In proportional, open-list, and candidate-centered systems, as is the case in Brazil, one of the main obstacles for women to join the political elites is financial resources (GAMBOA and MORALES, 2021; JANUSZ, BARREIRO, and CINTRON, 2021). Consequently, many countries have been adopting initiatives aiming to reduce the socioeconomic disadvantage women face, including public funding for political campaigns (BALLINGTON and KAHANE, 2014).
As we reviewed the literature utilized in this discussion, we were able to list some of the most frequent variables found in investigations. Table 01shows the most common links between independent and dependent variables. It should be noted that the same article may address more than one link.
Notably, there is a small number of studies addressing the role of political parties in funding political campaigns. This article, therefore, aims to provide a contribution to improve this agenda, as political parties play, according to distributive dynamics, a key role in this sense (SACCHET, 2020). Party leaders are the ones who decide how and to which candidates to allocate funds. There is evidence showing that significant amounts of funds are allocated to few candidates, usually those who are more competitive (BOLOGNESI et al., 2020). However, this complex process involves not only statutory legislation, but also many peculiar informal aspects to each party, which can facilitate or hinder the entry and participation of women in these spaces (ÁLVARES, 2008; BJARNEGÅRD and ZETTERBERG, 2019; GATTO and WYLIE, 2021).
As previously mentioned, more in-depth analyses of intraparty dynamics demonstrate that putting an emphasis on women in leadership positions can increase the number of women candidates and elected representatives (CAUL, 2001; CHENG and TAVITS, 2011; KITTILSON, 2011, 2006; KUNOVICH and PAXTON, 2005). Moreover, the selection of women leaders can break the glass ceiling, paving the way for other women party members to get to leadership positions (JALALZAI and KROOK, 2010). This fact also contributes to voters' perception of the effectiveness of women in leadership positions, reducing traditional gender stereotypes about the role this group plays in the public and private spheres (BEAMAN et al., 2012; O'BRIEN, 2012).

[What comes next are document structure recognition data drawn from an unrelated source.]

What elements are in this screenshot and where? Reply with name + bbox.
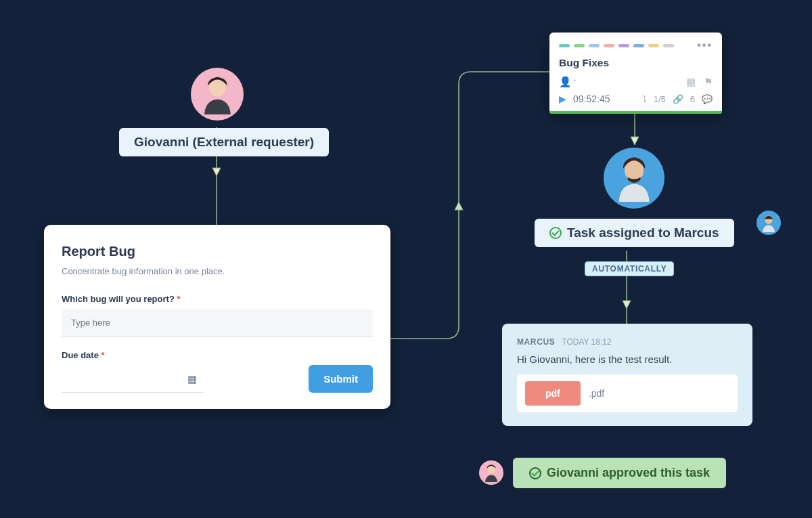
task-assigned-text: Task assigned to Marcus — [567, 225, 719, 240]
add-assignee-icon[interactable]: 👤⁺ — [559, 76, 577, 88]
tag-stripe — [574, 44, 585, 47]
tag-stripe — [559, 44, 570, 47]
svg-marker-2 — [631, 137, 639, 145]
due-date-label: Due date — [62, 350, 204, 360]
attachment-icon: 🔗 — [673, 94, 683, 104]
svg-marker-1 — [455, 202, 463, 210]
due-date-input[interactable]: ▦ — [62, 366, 204, 393]
task-title: Bug Fixes — [559, 57, 713, 69]
reply-message-card: MARCUS TODAY 18:12 Hi Giovanni, here is … — [502, 324, 752, 426]
report-bug-form: Report Bug Concentrate bug information i… — [44, 225, 390, 409]
attachment-extension: .pdf — [589, 388, 604, 399]
timer-value: 09:52:45 — [573, 93, 610, 104]
check-circle-icon — [529, 467, 541, 479]
play-icon[interactable]: ▶ — [559, 93, 566, 104]
calendar-icon: ▦ — [187, 373, 197, 385]
person-icon — [610, 154, 658, 202]
tag-stripe — [618, 44, 629, 47]
task-assigned-label: Task assigned to Marcus — [535, 219, 734, 247]
avatar-side — [757, 211, 781, 235]
form-description: Concentrate bug information in one place… — [62, 266, 373, 276]
bug-input[interactable] — [62, 309, 373, 337]
automatically-badge: AUTOMATICALLY — [585, 261, 674, 276]
due-date-icon[interactable]: ▦ — [686, 76, 696, 88]
avatar-giovanni — [191, 68, 244, 121]
bug-field-label: Which bug will you report? — [62, 294, 373, 304]
attachment-badge: pdf — [525, 381, 581, 406]
subtask-count: 1/5 — [654, 94, 666, 104]
subtask-icon: ⤵ — [642, 94, 647, 104]
form-title: Report Bug — [62, 244, 373, 259]
svg-marker-0 — [212, 168, 221, 176]
person-icon — [197, 74, 238, 115]
person-icon — [482, 463, 501, 482]
bug-fixes-task-card[interactable]: ••• Bug Fixes 👤⁺ ▦ ⚑ ▶ 09:52:45 ⤵ 1/5 🔗 … — [549, 33, 722, 114]
tag-stripe — [633, 44, 644, 47]
svg-marker-3 — [623, 301, 631, 309]
avatar-marcus — [604, 148, 664, 209]
timer-row: ▶ 09:52:45 — [559, 93, 610, 104]
approved-text: Giovanni approved this task — [547, 466, 710, 480]
approved-label: Giovanni approved this task — [513, 458, 726, 488]
task-tags-row: ••• — [559, 39, 713, 51]
tag-stripe — [648, 44, 659, 47]
attachment-count: 6 — [690, 94, 695, 104]
tag-stripe — [663, 44, 674, 47]
task-progress-bar — [549, 111, 722, 114]
automatically-text: AUTOMATICALLY — [592, 264, 667, 274]
comment-icon: 💬 — [702, 94, 713, 104]
requester-label: Giovanni (External requester) — [119, 128, 329, 156]
tag-stripe — [589, 44, 600, 47]
message-body: Hi Giovanni, here is the test result. — [517, 353, 738, 365]
message-sender: MARCUS — [517, 337, 555, 347]
person-icon — [759, 213, 778, 232]
requester-label-text: Giovanni (External requester) — [134, 135, 314, 150]
check-circle-icon — [549, 227, 562, 239]
task-stats: ⤵ 1/5 🔗 6 💬 — [642, 94, 713, 104]
flag-icon[interactable]: ⚑ — [704, 76, 713, 88]
attachment-chip[interactable]: pdf .pdf — [517, 374, 738, 412]
avatar-giovanni-small — [479, 460, 503, 485]
submit-button[interactable]: Submit — [309, 365, 373, 393]
tag-stripe — [604, 44, 614, 47]
message-timestamp: TODAY 18:12 — [562, 337, 611, 347]
more-icon[interactable]: ••• — [697, 39, 713, 51]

Still regarding women's role in decision-making positions, there are indications that women in these spaces tend to be more inclusive of other women (KROOK and O'BRIEN, 2012) and also tend to use their power to advance pro-gender reforms (REYES-HOUSHOLDER, 2019, 2018), 2018). Based on these findings, we expect that (Hypothesis 01) the greater presence of women at parties' core decision-making levels may lead to more money being allocated to women candidates' campaigns. It is worth mentioning that, party leaders execute the distribution of public funds for campaigns, who are responsible for allocating this money. There has been, however, an attempt to control this distribution dynamics, and the parties must submit the criteria defined by their National Executive Committees to the Superior Electoral Court (TSE).

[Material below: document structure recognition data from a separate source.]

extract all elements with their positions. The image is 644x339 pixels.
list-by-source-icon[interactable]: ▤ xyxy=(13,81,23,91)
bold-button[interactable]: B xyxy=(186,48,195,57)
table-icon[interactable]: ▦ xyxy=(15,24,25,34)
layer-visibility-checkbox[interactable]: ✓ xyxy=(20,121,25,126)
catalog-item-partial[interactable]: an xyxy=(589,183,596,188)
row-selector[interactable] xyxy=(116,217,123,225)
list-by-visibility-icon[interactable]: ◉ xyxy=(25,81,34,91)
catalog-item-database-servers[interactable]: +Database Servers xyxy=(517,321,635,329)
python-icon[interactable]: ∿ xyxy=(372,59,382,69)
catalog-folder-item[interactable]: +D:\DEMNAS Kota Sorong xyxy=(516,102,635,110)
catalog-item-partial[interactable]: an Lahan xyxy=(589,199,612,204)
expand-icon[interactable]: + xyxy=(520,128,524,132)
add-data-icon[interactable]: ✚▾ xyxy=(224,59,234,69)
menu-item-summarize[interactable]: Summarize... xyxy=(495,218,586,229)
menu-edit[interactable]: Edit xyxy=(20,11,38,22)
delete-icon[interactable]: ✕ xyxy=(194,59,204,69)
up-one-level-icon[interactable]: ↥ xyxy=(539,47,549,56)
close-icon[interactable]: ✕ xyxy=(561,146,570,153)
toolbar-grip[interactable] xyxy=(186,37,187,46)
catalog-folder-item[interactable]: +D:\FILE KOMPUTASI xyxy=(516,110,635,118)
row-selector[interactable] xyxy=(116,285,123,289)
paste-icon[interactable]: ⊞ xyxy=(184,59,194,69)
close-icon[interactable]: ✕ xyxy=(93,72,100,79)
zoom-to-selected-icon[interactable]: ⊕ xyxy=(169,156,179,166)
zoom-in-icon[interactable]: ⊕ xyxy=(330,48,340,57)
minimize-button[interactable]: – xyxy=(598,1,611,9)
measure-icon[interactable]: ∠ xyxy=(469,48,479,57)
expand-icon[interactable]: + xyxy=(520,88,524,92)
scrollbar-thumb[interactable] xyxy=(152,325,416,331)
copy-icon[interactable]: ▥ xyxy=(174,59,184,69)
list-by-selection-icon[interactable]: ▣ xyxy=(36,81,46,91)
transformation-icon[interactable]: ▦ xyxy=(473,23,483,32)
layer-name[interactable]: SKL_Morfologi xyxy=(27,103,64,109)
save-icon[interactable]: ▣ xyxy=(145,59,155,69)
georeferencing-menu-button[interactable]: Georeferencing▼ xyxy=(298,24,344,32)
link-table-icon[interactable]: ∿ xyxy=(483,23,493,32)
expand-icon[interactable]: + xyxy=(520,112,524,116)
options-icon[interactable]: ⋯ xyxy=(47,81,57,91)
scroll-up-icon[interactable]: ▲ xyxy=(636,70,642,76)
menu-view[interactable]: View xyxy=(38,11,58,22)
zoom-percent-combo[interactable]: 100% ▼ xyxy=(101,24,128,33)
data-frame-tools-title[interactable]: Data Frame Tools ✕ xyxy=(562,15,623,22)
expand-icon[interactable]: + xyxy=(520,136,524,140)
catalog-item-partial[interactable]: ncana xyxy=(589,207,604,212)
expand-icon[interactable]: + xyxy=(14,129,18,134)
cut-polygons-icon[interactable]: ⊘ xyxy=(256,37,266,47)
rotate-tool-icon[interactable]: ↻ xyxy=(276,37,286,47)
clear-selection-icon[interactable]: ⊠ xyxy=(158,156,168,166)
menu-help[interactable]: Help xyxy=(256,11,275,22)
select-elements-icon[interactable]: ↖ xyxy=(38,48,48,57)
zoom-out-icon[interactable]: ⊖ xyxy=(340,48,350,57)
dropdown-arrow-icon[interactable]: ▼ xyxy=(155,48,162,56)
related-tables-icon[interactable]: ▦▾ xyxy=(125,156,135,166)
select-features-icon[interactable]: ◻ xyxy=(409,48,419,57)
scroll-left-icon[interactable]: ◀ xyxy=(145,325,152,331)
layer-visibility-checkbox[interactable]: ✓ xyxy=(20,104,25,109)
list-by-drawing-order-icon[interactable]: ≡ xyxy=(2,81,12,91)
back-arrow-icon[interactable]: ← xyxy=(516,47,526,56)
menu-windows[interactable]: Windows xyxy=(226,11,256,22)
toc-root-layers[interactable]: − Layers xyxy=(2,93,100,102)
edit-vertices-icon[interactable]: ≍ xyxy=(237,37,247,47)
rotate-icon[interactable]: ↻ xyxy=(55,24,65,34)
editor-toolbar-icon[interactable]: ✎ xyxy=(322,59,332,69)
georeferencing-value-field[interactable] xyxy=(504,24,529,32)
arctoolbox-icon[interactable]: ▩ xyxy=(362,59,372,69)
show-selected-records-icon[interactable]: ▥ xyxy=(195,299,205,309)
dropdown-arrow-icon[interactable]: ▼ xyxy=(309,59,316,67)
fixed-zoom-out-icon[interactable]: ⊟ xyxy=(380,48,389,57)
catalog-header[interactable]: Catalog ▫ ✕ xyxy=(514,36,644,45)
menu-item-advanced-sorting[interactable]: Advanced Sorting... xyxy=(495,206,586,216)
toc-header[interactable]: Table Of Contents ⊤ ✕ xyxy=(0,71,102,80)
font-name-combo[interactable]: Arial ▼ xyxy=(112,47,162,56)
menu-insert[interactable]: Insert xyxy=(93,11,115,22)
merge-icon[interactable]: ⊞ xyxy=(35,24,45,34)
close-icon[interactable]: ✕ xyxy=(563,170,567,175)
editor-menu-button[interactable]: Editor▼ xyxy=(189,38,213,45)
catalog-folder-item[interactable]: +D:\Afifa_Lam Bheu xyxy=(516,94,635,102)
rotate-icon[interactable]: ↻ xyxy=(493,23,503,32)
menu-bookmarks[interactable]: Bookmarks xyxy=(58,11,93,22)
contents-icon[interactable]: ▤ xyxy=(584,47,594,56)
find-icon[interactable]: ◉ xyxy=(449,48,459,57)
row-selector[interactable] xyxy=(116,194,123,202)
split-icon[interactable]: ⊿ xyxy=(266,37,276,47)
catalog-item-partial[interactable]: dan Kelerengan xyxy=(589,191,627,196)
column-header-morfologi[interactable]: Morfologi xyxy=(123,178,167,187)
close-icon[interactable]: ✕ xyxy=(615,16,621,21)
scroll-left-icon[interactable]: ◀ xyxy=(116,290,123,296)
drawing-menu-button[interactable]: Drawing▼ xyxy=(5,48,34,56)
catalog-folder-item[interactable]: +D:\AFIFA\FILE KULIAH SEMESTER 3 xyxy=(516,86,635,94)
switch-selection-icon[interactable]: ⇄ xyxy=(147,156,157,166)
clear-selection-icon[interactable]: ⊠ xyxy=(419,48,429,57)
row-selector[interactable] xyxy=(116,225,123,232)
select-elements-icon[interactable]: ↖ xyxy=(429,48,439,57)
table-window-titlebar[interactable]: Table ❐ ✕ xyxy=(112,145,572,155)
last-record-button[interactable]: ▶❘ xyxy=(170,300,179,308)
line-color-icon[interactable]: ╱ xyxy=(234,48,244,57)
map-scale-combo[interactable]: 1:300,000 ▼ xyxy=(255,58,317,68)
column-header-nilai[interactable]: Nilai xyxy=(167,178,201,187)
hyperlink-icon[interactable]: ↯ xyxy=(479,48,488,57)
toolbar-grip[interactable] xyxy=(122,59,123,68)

Looking into these documents, Ferreira (2021) aimed to observe the presence of information that showed who can manage the public funds allocated to the candidates. This information could be indicative of the level of party commitment to a transparent and coherent fund management. Most resolutions failed to mention the criteria that define women candidates' access to this money9 and usually only reported that parties were to comply with the legally defined percentage of women candidates. Document analysis and information obtained through interviews with women candidates and women party leaders have shown that the resolutions were just a formality and that the allocation of public funds was executed in a way that is not explained in these documents.
So even though the law establishes that national party leadership bodies are responsible for allocating FEFC funds (and Party Fund resources when directed to campaigns), there was no definition of whether this money would move directly from the national offices to women candidates, or whether other party levels, including state headquarters, could mediate this transaction. Note that our investigation has focused on the revenues declared by candidates (both men and women) and has not looked into transfers of resources between candidacies.

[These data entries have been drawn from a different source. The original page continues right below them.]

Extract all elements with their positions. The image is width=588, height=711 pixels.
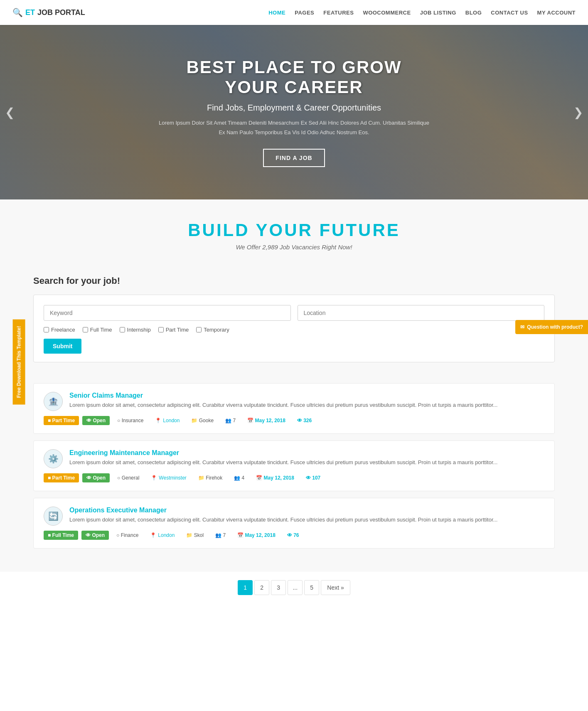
filter-checkboxes: FreelanceFull TimeInternshipPart TimeTem… (44, 327, 544, 333)
nav-link-blog[interactable]: BLOG (465, 10, 482, 16)
logo[interactable]: 🔍 ET JOB PORTAL (12, 7, 85, 17)
hero-next-arrow[interactable]: ❯ (573, 106, 583, 119)
nav-link-features[interactable]: FEATURES (323, 10, 354, 16)
job-header: ⚙️ Engineering Maintenance Manager Lorem… (44, 449, 544, 468)
job-category-tag: ○ Insurance (113, 416, 148, 425)
navbar: 🔍 ET JOB PORTAL HOMEPAGESFEATURESWOOCOMM… (0, 0, 588, 25)
job-applicants-tag: 👥 7 (211, 531, 230, 540)
job-views-tag: 👁 107 (302, 473, 325, 482)
hero-title: BEST PLACE TO GROW YOUR CAREER (157, 57, 431, 97)
job-info: Operations Executive Manager Lorem ipsum… (69, 507, 497, 524)
page-btn-3[interactable]: 3 (271, 580, 286, 595)
job-tags: ■ Part Time 👁 Open ○ General 📍 Westminst… (44, 473, 544, 482)
nav-link-job-listing[interactable]: JOB LISTING (420, 10, 456, 16)
hero-section: ❮ BEST PLACE TO GROW YOUR CAREER Find Jo… (0, 25, 588, 199)
search-heading: Search for your job! (33, 276, 555, 286)
job-category-tag: ○ Finance (112, 531, 143, 540)
keyword-input[interactable] (44, 305, 291, 321)
nav-links: HOMEPAGESFEATURESWOOCOMMERCEJOB LISTINGB… (268, 9, 576, 16)
job-views-tag: 👁 326 (293, 416, 316, 425)
job-tags: ■ Full Time 👁 Open ○ Finance 📍 London 📁 … (44, 531, 544, 540)
logo-et: ET (25, 8, 35, 17)
job-description: Lorem ipsum dolor sit amet, consectetur … (69, 458, 497, 467)
free-download-bar[interactable]: Free Download This Template! (13, 319, 25, 404)
page-btn-1[interactable]: 1 (238, 580, 253, 595)
filter-parttime[interactable]: Part Time (158, 327, 189, 333)
job-card-3: 🔄 Operations Executive Manager Lorem ips… (33, 498, 555, 549)
job-type-tag: ■ Part Time (44, 416, 79, 425)
location-input[interactable] (298, 305, 545, 321)
logo-text: JOB PORTAL (37, 8, 85, 17)
job-title[interactable]: Engineering Maintenance Manager (69, 449, 497, 457)
hero-subtitle: Find Jobs, Employment & Career Opportuni… (157, 103, 431, 113)
job-status-tag: 👁 Open (82, 473, 110, 482)
filter-fulltime[interactable]: Full Time (83, 327, 112, 333)
job-description: Lorem ipsum dolor sit amet, consectetur … (69, 516, 497, 524)
nav-link-contact-us[interactable]: CONTACT US (491, 10, 528, 16)
search-inputs-row (44, 305, 544, 321)
job-card-2: ⚙️ Engineering Maintenance Manager Lorem… (33, 440, 555, 491)
job-category-tag: ○ General (113, 473, 143, 482)
search-box: FreelanceFull TimeInternshipPart TimeTem… (33, 295, 555, 362)
job-company-tag: 📁 Gooke (187, 416, 218, 425)
job-location-tag: 📍 Westminster (147, 473, 190, 482)
job-logo: 🔄 (44, 507, 63, 526)
job-tags: ■ Part Time 👁 Open ○ Insurance 📍 London … (44, 416, 544, 425)
job-description: Lorem ipsum dolor sit amet, consectetur … (69, 401, 497, 410)
job-applicants-tag: 👥 4 (230, 473, 248, 482)
nav-link-pages[interactable]: PAGES (295, 10, 314, 16)
job-title[interactable]: Operations Executive Manager (69, 507, 497, 514)
job-logo: 🏦 (44, 392, 63, 411)
hero-prev-arrow[interactable]: ❮ (5, 106, 15, 119)
build-title: BUILD YOUR FUTURE (8, 220, 580, 240)
nav-link-woocommerce[interactable]: WOOCOMMERCE (363, 10, 411, 16)
jobs-section: 🏦 Senior Claims Manager Lorem ipsum dolo… (0, 379, 588, 572)
job-header: 🔄 Operations Executive Manager Lorem ips… (44, 507, 544, 526)
filter-temporary[interactable]: Temporary (196, 327, 229, 333)
submit-button[interactable]: Submit (44, 339, 81, 354)
job-header: 🏦 Senior Claims Manager Lorem ipsum dolo… (44, 392, 544, 411)
job-type-tag: ■ Part Time (44, 473, 79, 482)
find-job-button[interactable]: FIND A JOB (263, 149, 325, 167)
pagination: 123...5Next » (0, 572, 588, 612)
question-product-bar[interactable]: ✉ Question with product? (515, 320, 588, 334)
hero-content: BEST PLACE TO GROW YOUR CAREER Find Jobs… (149, 49, 440, 175)
search-section: Search for your job! FreelanceFull TimeI… (0, 263, 588, 379)
logo-icon: 🔍 (12, 7, 23, 17)
mail-icon: ✉ (520, 324, 524, 330)
page-btn-2[interactable]: 2 (254, 580, 269, 595)
nav-link-my-account[interactable]: MY ACCOUNT (537, 10, 576, 16)
job-info: Senior Claims Manager Lorem ipsum dolor … (69, 392, 497, 410)
job-status-tag: 👁 Open (81, 531, 109, 540)
page-btn-5[interactable]: 5 (304, 580, 319, 595)
job-type-tag: ■ Full Time (44, 531, 78, 540)
build-section: BUILD YOUR FUTURE We Offer 2,989 Job Vac… (0, 199, 588, 263)
job-company-tag: 📁 Skol (182, 531, 208, 540)
filter-freelance[interactable]: Freelance (44, 327, 75, 333)
hero-description: Lorem Ipsum Dolor Sit Amet Timeam Deleni… (157, 118, 431, 137)
job-applicants-tag: 👥 7 (221, 416, 240, 425)
job-status-tag: 👁 Open (82, 416, 110, 425)
job-date-tag: 📅 May 12, 2018 (252, 473, 298, 482)
page-btn-...[interactable]: ... (288, 580, 303, 595)
job-location-tag: 📍 London (151, 416, 184, 425)
job-card-1: 🏦 Senior Claims Manager Lorem ipsum dolo… (33, 383, 555, 434)
job-date-tag: 📅 May 12, 2018 (243, 416, 290, 425)
job-company-tag: 📁 Firehok (194, 473, 226, 482)
job-info: Engineering Maintenance Manager Lorem ip… (69, 449, 497, 467)
job-location-tag: 📍 London (146, 531, 179, 540)
job-title[interactable]: Senior Claims Manager (69, 392, 497, 399)
job-views-tag: 👁 76 (283, 531, 303, 540)
nav-link-home[interactable]: HOME (268, 10, 285, 16)
filter-internship[interactable]: Internship (120, 327, 151, 333)
pagination-next-button[interactable]: Next » (321, 580, 350, 595)
question-label: Question with product? (527, 324, 583, 330)
job-logo: ⚙️ (44, 449, 63, 468)
job-date-tag: 📅 May 12, 2018 (233, 531, 280, 540)
build-subtitle: We Offer 2,989 Job Vacancies Right Now! (8, 244, 580, 251)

In addition to the allocation of public money to women candidates, we will also look into the influence that party ideology can exert in this process. As women's political participation has been historically more encouraged by left-wing parties (ALLES, 2014; JONES, ALLES and TCHINTIAN, 2012; KATZ and MAIR, 2018), we believe that (Hypothesis 02) these parties have more women on their executive committees (both at national and state levels) and, consequently, (Hypothesis 03) allocate more public money to women candidates. Regarding ideology, also, left-wing parties are less likely to nominate ‘ghost candidates’ to stand for election and are more likely to nominate and get women elected (GATTO and WYLIE, 2021).
Materials and methods
The data utilized in this investigation were obtained from the Electoral Data Repository and SGIP3, both made available by the Superior Electoral Court (TSE, 2020).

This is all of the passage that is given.